Casos recentes de passageiros que tiveram seus assentos alterados ou foram rebaixados para uma classe inferior durante voos têm gerado dúvidas sobre os direitos dos consumidores no transporte aéreo. Um exemplo recente envolveu uma família baiana que foi retirada de um voo da Air France em Paris após uma disputa por lugares na classe executiva, mesmo após aceitar um upgrade da classe econômica premium.
Essas situações, conhecidas como “downgrade”, ocorrem quando a companhia aérea realoca o passageiro para uma categoria inferior àquela comprada, seja entre classes diferentes ou dentro da mesma classe, como no caso de assentos com mais conforto. Os motivos podem variar, desde problemas operacionais até questões de segurança.
Quando a troca de assento é permitida?
De acordo com a Agência Nacional de Aviação Civil (Anac), a empresa pode solicitar a troca de assento em casos que envolvam segurança, como a necessidade de passageiros aptos para operar saídas de emergência, equilíbrio do peso da aeronave ou acomodação de pessoas com necessidades especiais. Além disso, situações como troca de aeronave, atrasos, cancelamentos e até comportamento inadequado podem levar à alteração do lugar.
Como agir se houver discordância?
O passageiro pode recusar a mudança, mas isso pode resultar em medidas da companhia, incluindo a expulsão do voo, já que a segurança é prioridade.
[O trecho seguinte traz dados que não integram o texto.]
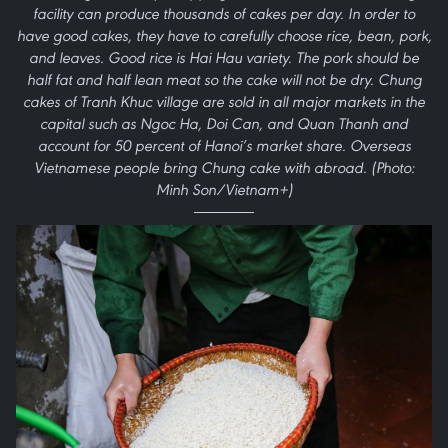
facility can produce thousands of cakes per day. In order to
have good cakes, they have to carefully choose rice, bean, pork,
and leaves. Good rice is Hai Hau variety. The pork should be
half fat and half lean meat so the cake will not be dry. Chung
cakes of Tranh Khuc village are sold in all major markets in the
capital such as Ngoc Ha, Doi Can, and Quan Thanh and
account for 50 percent of Hanoi’s market share. Overseas
Vietnamese people bring Chung cake with abroad. (Photo:
Minh Son/Vietnam+)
O ideal é tentar resolver o problema diretamente com a companhia aérea, buscando compensações via canais de atendimento. Caso não haja acordo, o consumidor pode recorrer ao Procon ou à plataforma consumidor.gov.br, deixando a Justiça como último recurso.
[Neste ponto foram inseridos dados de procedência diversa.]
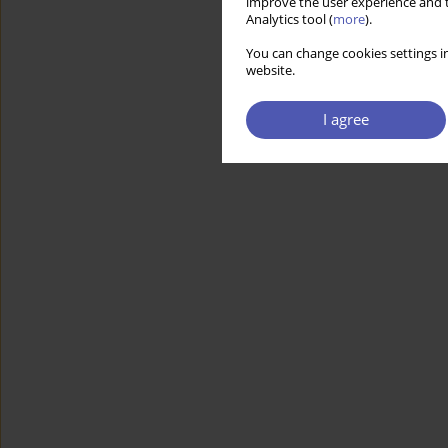
improve the user experience and t
Analytics tool (
more
).
You can change cookies settings in
website.
I agree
Quais são os direitos do passageiro?
Em casos de downgrade, o passageiro tem direito à restituição da diferença paga pelo assento reservado e pode pleitear indenização por danos morais se comprovar prejuízos ou constrangimentos. A compensação também pode ser válida se a mudança causar atrasos ou outros transtornos significativos, como perda de conexões.
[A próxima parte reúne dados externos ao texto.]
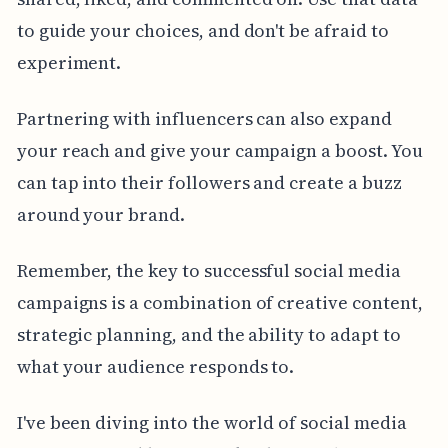
to guide your choices, and don't be afraid to
experiment.
Partnering with influencers can also expand
your reach and give your campaign a boost. You
can tap into their followers and create a buzz
around your brand.
Remember, the key to successful social media
campaigns is a combination of creative content,
strategic planning, and the ability to adapt to
what your audience responds to.
I've been diving into the world of social media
Leis e regulamentações aplicáveis
A resolução 400 da Anac trata do overbooking e permite a reacomodação mediante acordo entre as partes. O Código Brasileiro de Defesa do Consumidor também protege o passageiro contra cobranças indevidas e danos. Para voos internacionais, a Convenção de Montreal é a referência, embora não tenha regras específicas sobre troca de assentos. A aplicação das leis brasileiras fora do país pode depender da representação da companhia aérea no Brasil.